- [LISTED ENTRIES]
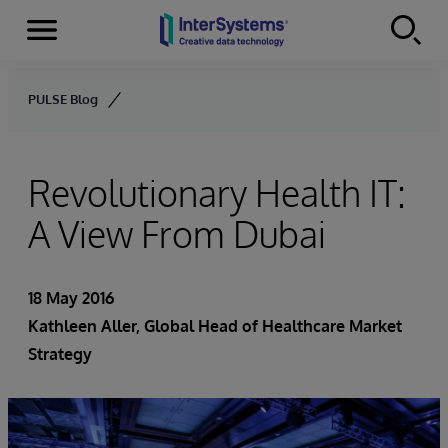
Menu
Skip to content
PULSE Blog
Revolutionary Health IT:
A View From Dubai
18 May 2016
Kathleen Aller
, Global Head of Healthcare Market
Strategy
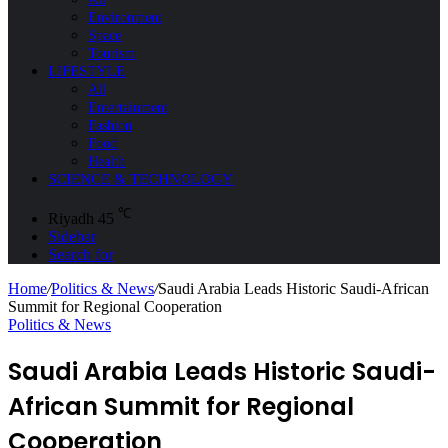
Environment
Space
Tourism
LIFESTYLE
All
Entertainment
Fashion
Food
Health
SCIENCE & TECHNOLOGY
℃
Riyadh
45
Sidebar
Search for
Home
/
Politics & News
/
Saudi Arabia Leads Historic Saudi-African
Summit for Regional Cooperation
Politics & News
Saudi Arabia Leads Historic Saudi-
African Summit for Regional
Cooperation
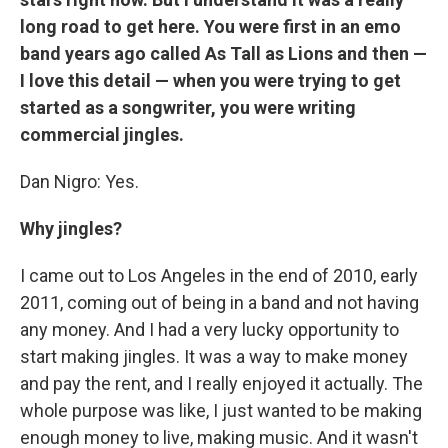
long road to get here. You were first in an emo
band years ago called As Tall as Lions and then —
I love this detail — when you were trying to get
started as a songwriter, you were writing
commercial jingles.
Dan Nigro: Yes.
Why jingles?
I came out to Los Angeles in the end of 2010, early
2011, coming out of being in a band and not having
any money. And I had a very lucky opportunity to
start making jingles. It was a way to make money
and pay the rent, and I really enjoyed it actually. The
whole purpose was like, I just wanted to be making
enough money to live, making music. And it wasn't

- [TASK TO COMPLETE]
Please return, exactly as written, the lines from the first line of the records above through the line containing "Summit for Regional Cooperation", both included, leaving out any pictures.

- [RESPONSE FOR THIS EXERCISE]
Menu
Skip to content
PULSE Blog
Revolutionary Health IT:
A View From Dubai
18 May 2016
Kathleen Aller
, Global Head of Healthcare Market
Strategy
Environment
Space
Tourism
LIFESTYLE
All
Entertainment
Fashion
Food
Health
SCIENCE & TECHNOLOGY
℃
Riyadh
45
Sidebar
Search for
Home
/
Politics & News
/
Saudi Arabia Leads Historic Saudi-African
Summit for Regional Cooperation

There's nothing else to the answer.